Posted Mar 07 2013 7:30pm
2013-03-01 17.45.18

“You Can’t Go Home Again.”  In his novel of that title, published posthumously in 1940, Thomas Wolfe exposed a community that shunned its hometown author. Taken in a different context, this message certainly is one I didn’t want to hear in the last few months.

So what has it been like to re-enter earth with a sense of normalcy?

Strange.

When I returned home from my last treatment I was greeted by the flowering plum tree in my front yard. It’s a welcoming sight, one of hope for the future. The tree was a sign that I needed to take care of my house, purchased last September, because I was going to live there for some time.  So while adjusting to the side effects of treatment, I am taking care of some “honey-do” items. Some of these tasks I can tackle myself, such as unclogging drains and oiling locks. But others require the expertise of the professionals.

A guy who installs blinds came in to give my house a sense of privacy. How the previous owners could live without any coverings on any windows is beyond me.

The cable TV guy connected up my new flatscreen, allowing me to enjoy TV after over thirty years without it. The thrill of watching Downton Abbey has not escaped me.

Then a specialist came around to make my garage door as easy as possible for me to open and close. It gives me a sense of order to have the house secure, yet accessible.

Tomorrow I expect a handyman, recommended by a friend, to take care of a variety of tasks that ordinarily would be handled by a spouse.  We’ll see how many he can take on and what he has to leave for a contractor specialist.

I try to focus on the hope of living in this new abode as I manage my symptoms: becoming cold as the afternoon wears on, tingling in hands and feet, and a general fatigue and achiness that can’t really be described. Food isn’t as enjoyable as it once was; in fact, my taste buds are quite fussy about what goes down the hatch. I also don’t experience hunger. It’s strange not to get body signals that alert me to the need for sustenance.  I have to rely on the clock.
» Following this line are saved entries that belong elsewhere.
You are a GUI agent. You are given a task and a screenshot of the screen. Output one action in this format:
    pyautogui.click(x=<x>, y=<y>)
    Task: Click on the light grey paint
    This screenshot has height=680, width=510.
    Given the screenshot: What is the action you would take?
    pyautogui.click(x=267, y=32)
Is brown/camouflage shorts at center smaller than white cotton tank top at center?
I’m also taking care of needed professional services like eye exams, dental cleanings, tax preparation, and trust planning. All sensible, and collectively reflecting a cautious optimism for the future. I was relieved to discover this week that I don’t have glaucoma; I’m just a glaucoma suspect. Would that I were just a cancer suspect, too, but the diagnosis has gone way beyond suspicious.

The latest plans I am making are for my cremation. My rationale is that my family doesn’t need to worry about funeral details when they are grieving. Not that I plan to go away any time soon, but it’s good to get it out of the way.
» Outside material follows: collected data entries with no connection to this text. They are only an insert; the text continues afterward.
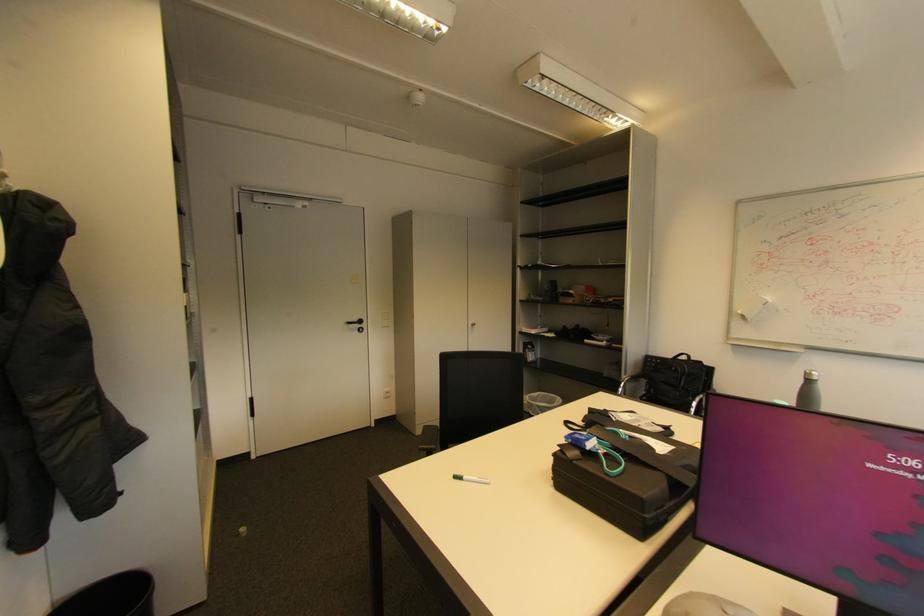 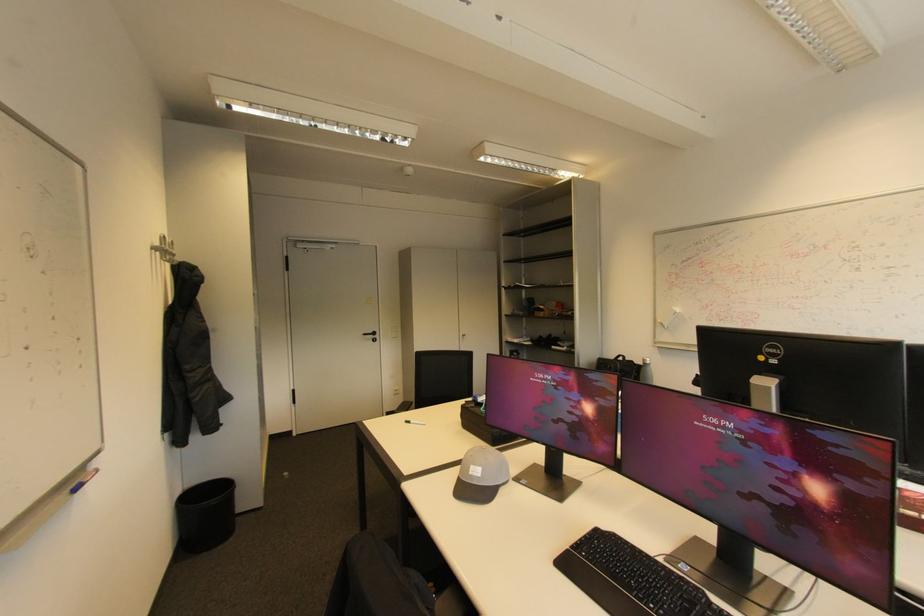 Question: How did the camera likely rotate?

Choices:
 (A) Left
 (B) Right
 (C) Up
 (D) Down

Answer: (A)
As Thomas Wolfe said in his novel, “Make your mistakes, take your chances, look silly, but keep on going. Don’t freeze up.” I certainly make mistakes and take chances. Don’t we all? And I look silly sometimes, for example when I forgetfully wore my night hat to the dentist instead of my wig.  But I don’t plan to freeze up. I accept social and church invitations and extend my own as much as I can. In fact, not only can I go home again, but, as the songs go, “ You’ll never walk alone ” and “ I’ll never walk alone .” And I know I won’t.